WHAT TO PRODUCE: Output the lines from the one holding "For short stay visas you may be able to g" to the end of the entries that follow, exactly and only those, minus any pictures.

=== PROVIDED ENTRIES ===

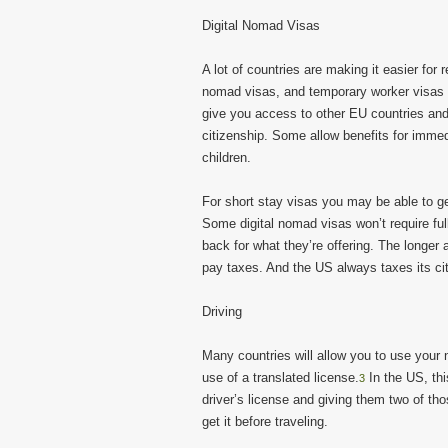
Digital Nomad Visas
A lot of countries are making it easier for
nomad visas, and temporary worker visas al
give you access to other EU countries and
citizenship. Some allow benefits for imme
children.
For short stay visas you may be able to g
Some digital nomad visas won’t require ful
back for what they’re offering. The longer
pay taxes. And the US always taxes its ci
Driving
Many countries will allow you to use your
use of a translated license.
In the US, th
3
driver’s license and giving them two of tho
get it before traveling.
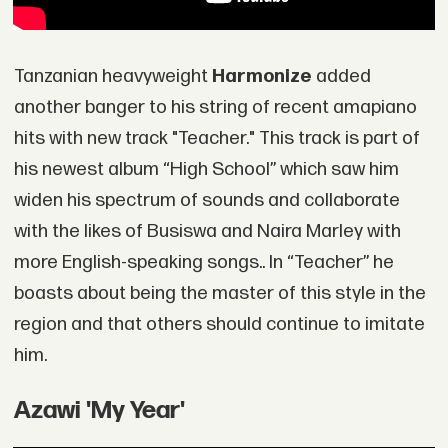
Tanzanian heavyweight
Harmonize
added
another banger to his string of recent amapiano
hits with new track "Teacher." This track is part of
his newest album “High School” which saw him
widen his spectrum of sounds and collaborate
with the likes of Busiswa and Naira Marley with
more English-speaking songs.. In “Teacher” he
boasts about being the master of this style in the
region and that others should continue to imitate
him.
Azawi 'My Year'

===

WRITTEN ANSWER:
For short stay visas you may be able to g
Some digital nomad visas won’t require ful
back for what they’re offering. The longer
pay taxes. And the US always taxes its ci
Driving
Many countries will allow you to use your
use of a translated license.
In the US, th
3
driver’s license and giving them two of tho
get it before traveling.
Tanzanian heavyweight
Harmonize
added
another banger to his string of recent amapiano
hits with new track "Teacher." This track is part of
his newest album “High School” which saw him
widen his spectrum of sounds and collaborate
with the likes of Busiswa and Naira Marley with
more English-speaking songs.. In “Teacher” he
boasts about being the master of this style in the
region and that others should continue to imitate
him.
Azawi 'My Year'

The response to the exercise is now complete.